The Swiss Franc (CHF) is currently facing significant challenges due to external and internal pressures. Analysts note a detrimental impact from the recent imposition of a 39% tariff on Swiss exports by the U.S., which has already led to a 5.3% decline in Swiss exports in Q2 2025. This tariff not only threatens the stability of the export-driven Swiss economy but also weakened the Swiss Franc against other currencies. The recent reports of the Swiss National Bank (SNB) posting a H1 loss of 15.3 billion Swiss francs, primarily influenced by a weakening U.S. dollar, further accentuate concerns about the currency’s strength. Coupled with the IMF's downgrade of Switzerland's growth forecast to 1.3%, there is an expectation that the CHF may continue facing devaluation pressures in the near term.
Further compounding these negative sentiments, the SNB's decision in June to cut interest rates to zero indicates a shift aimed at countering low inflation and providing support, although it may also reflect a weakening economic outlook. Consequently, the CHF has been trading at 52.03 to the Turkish Lira (TRY), which is 2.6% higher than its three-month average of 50.69. The recent trading ranges indicate a volatility of 8.2%, with fluctuations between 48.50 and 52.48.
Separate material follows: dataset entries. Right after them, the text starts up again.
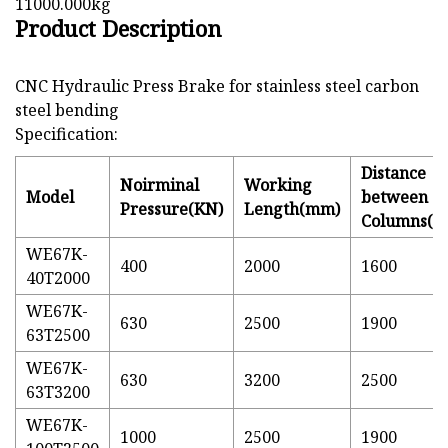
11000.000kg
Product Description
CNC Hydraulic Press Brake for stainless steel carbon
steel bending
Specification:
Distance
Noirminal
Working
Model
between
Pressure(KN)
Length(mm)
Columns(
WE67K-
400
2000
1600
40T2000
WE67K-
630
2500
1900
63T2500
WE67K-
630
3200
2500
63T3200
WE67K-
1000
2500
1900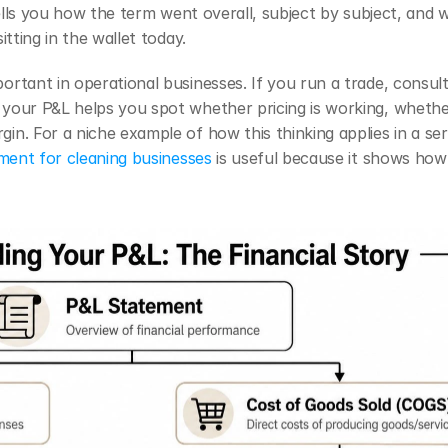
tells you how the term went overall, subject by subject, and 
tting in the wallet today.
rtant in operational businesses. If you run a trade, consul
your P&L helps you spot whether pricing is working, whether 
n. For a niche example of how this thinking applies in a serv
ment for cleaning businesses
 is useful because it shows how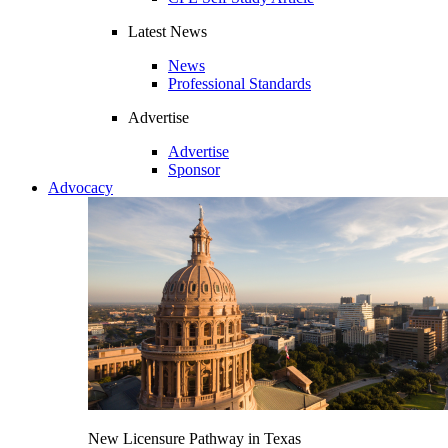
Latest News
News
Professional Standards
Advertise
Advertise
Sponsor
Advocacy
New Licensure Pathway in Texas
On the Turkish Lira side, the outlook appears equally turbulent. Turkey's medium-term economic program forecasts inflation to remain significantly high at 28.5% for 2025, with ambitions for single-digit inflation by 2027. With recent reports from JPMorgan and Goldman Sachs suggesting a decrease in expected interest rate cuts, market reactions are likely to reflect this augmented caution due to persistent inflationary pressures. Political events, such as the unrest following the arrest of opposition leader Ekrem İmamoğlu, have contributed to instability, further impacting investor confidence in the TRY.
Thus, with both currencies facing their respective domestic pressures, the exchange rate of CHF to TRY remains sensitive to both economic and political developments in Switzerland and Turkey. Currency market experts advise keeping a close watch on these evolving dynamics, as fluctuations may create advantageous scenarios for businesses and individuals engaged in international transactions.